The development of PTH-analogues represents a significant evolution in the field of hypoPT management. The latest advancements involve prodrug formulations, such as TransCon PTH (palopegteriparatide), which has been recently EMA-approved, in which PTH(1–34) is transiently conjugated to a polyethylene glycol carrier molecule, providing stable PTH levels over 24 h after once daily subcutaneous injection. In adults with chronic hypoPT under conventional treatment, TransCon PTH maintained stable serum calcium levels and reduced the need for supplemental calcium and active vitamin D compared to placebo [18]. A post hoc analysis focusing on the longitudinal effect of palopegteriparatide on renal function revealed an improved renal function (eGFR) and a normalization of the mean 24-h urine calcium excretion. The effect on nephrolithiasis/nephrocalcinosis has not yet been determined [19]. In the patient presented here, with significant fluctuations in serum calcium and important hypercalciuria on conventional therapy, PTH-analogues could represent an elegant treatment but could not be administered in this case due to unavailability in Belgium.

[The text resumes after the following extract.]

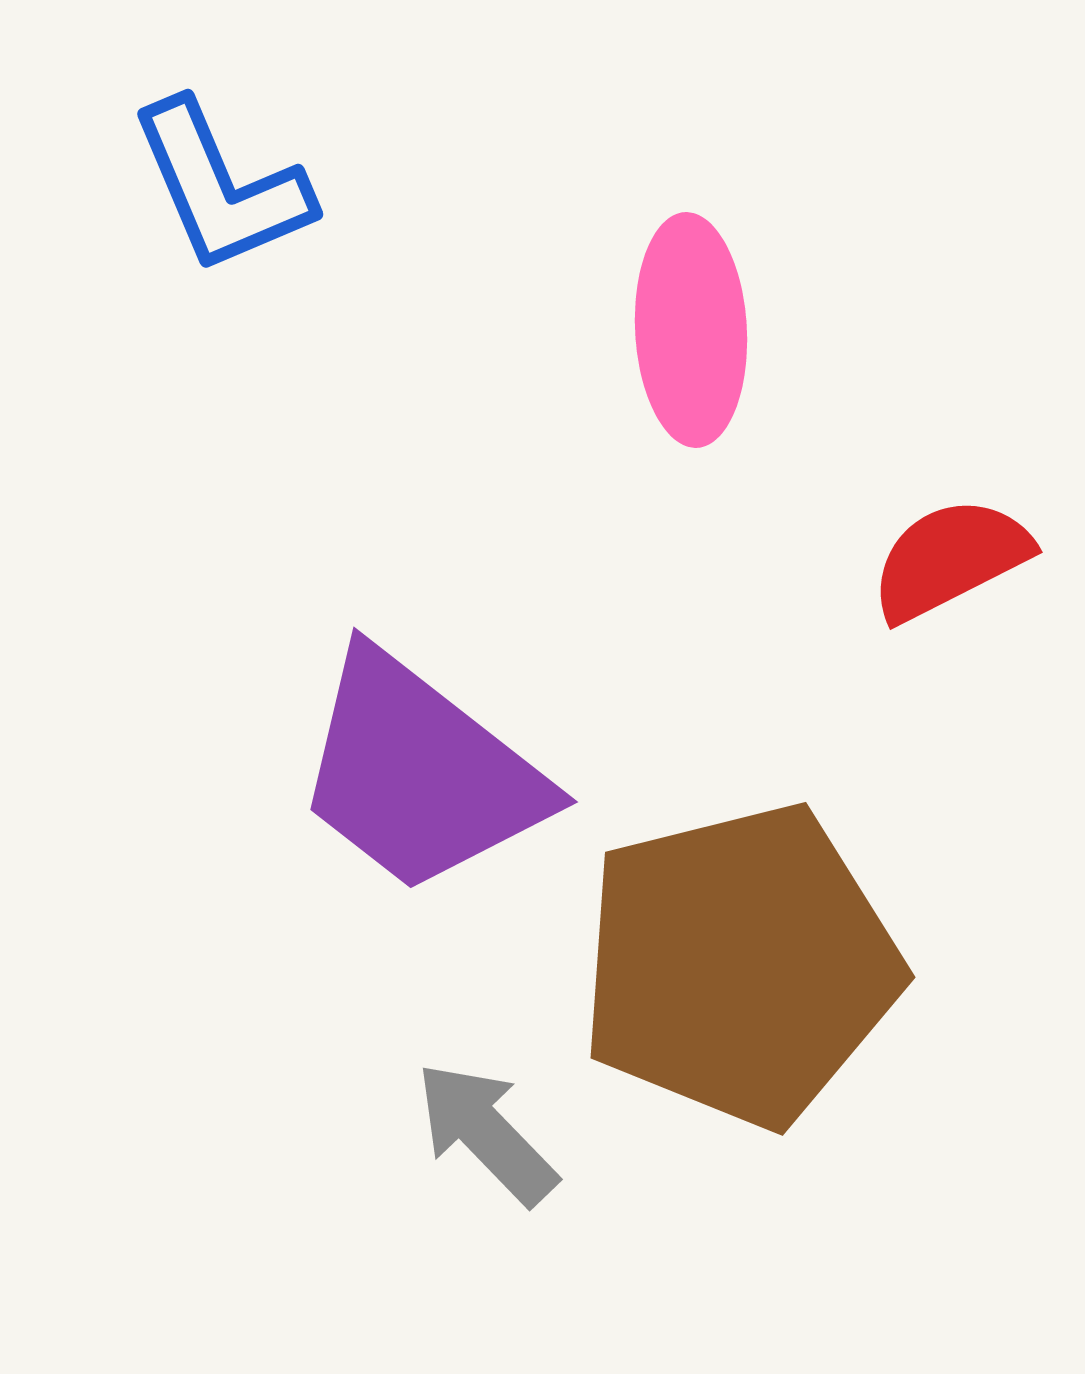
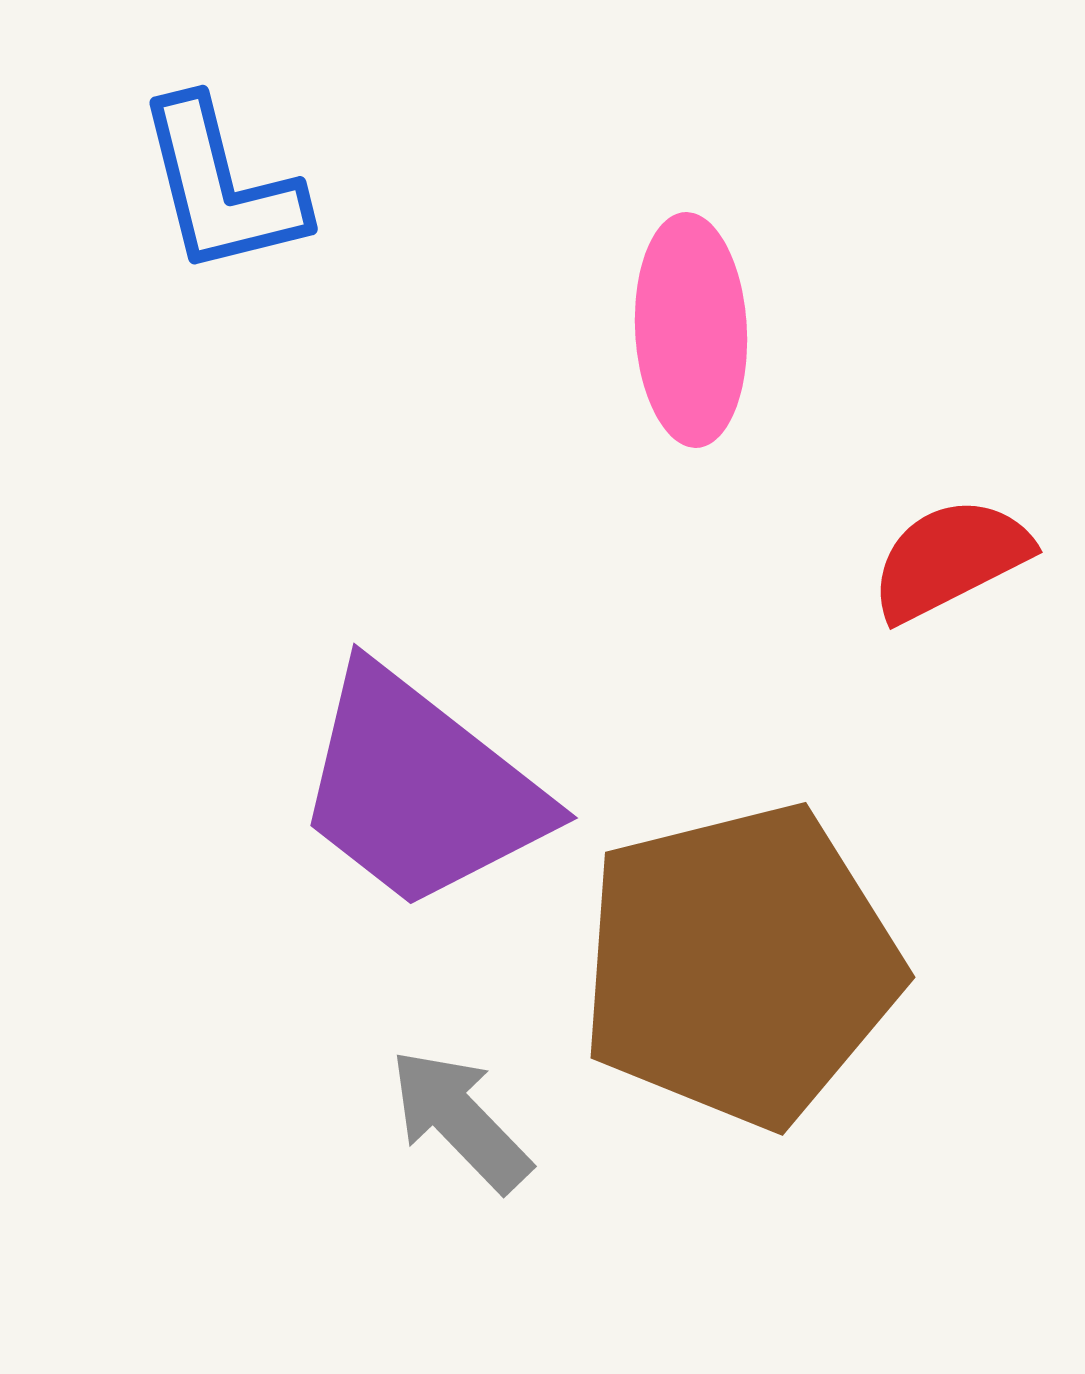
blue L-shape: rotated 9 degrees clockwise
purple trapezoid: moved 16 px down
gray arrow: moved 26 px left, 13 px up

Lifelong screening of other clinical manifestations related to HPT-JT syndrome is warranted. Ossifying fibromas are found in 5.4–15.4% of patients, and are mostly benign lesions with a low risk of malignant degeneration. Unlike the 'brown tumors', which can be observed in severe PHPT and are composed of multinucleated osteoclasts (giant cells), ossifying fibromas occur only in the maxilla and mandible, are composed of proliferating fibroblast stroma, and do not resolve after PTX. Treatment involves surgery in case of functional and cosmetic concerns. Monitoring is advised with orthopantomograms [2, 14, 20]. Uterine tumors are frequent and mostly benign [14]. In 15% of the cases, renal lesions occur, mostly consisting of cysts. Some patients develop hamartomas and rare renal tumors, such as Wilms's tumors and mixed epithelial-stromal tumors (MEST) [14]. Thyroid carcinoma, colon carcinoma, cholangiocarcinoma, chronic lymphatic leukemia, pancreatic adenocarcinoma, and pituitary cysts have also been described, however the association between these conditions and HPT-JT syndrome remains unclear [2]. In a recent narrative review describing retrospective cohorts and case series, no patients were found to suffer from leukaemia or lymphoma [14]. One case of chronic myeloid leukaemia and parathyroid adenoma has been reported [21]. In common precursor B acute lymphoblastic leukaemia, like in the patient described here, the association with variants in the CDC73 gene is not clear. B-ALL is often accompanied by somatic chromosomal rearrangements. International disease registers are important to increase our insight in the clinical manifestations, genotype–phenotype correlations, and management of this rare syndrome.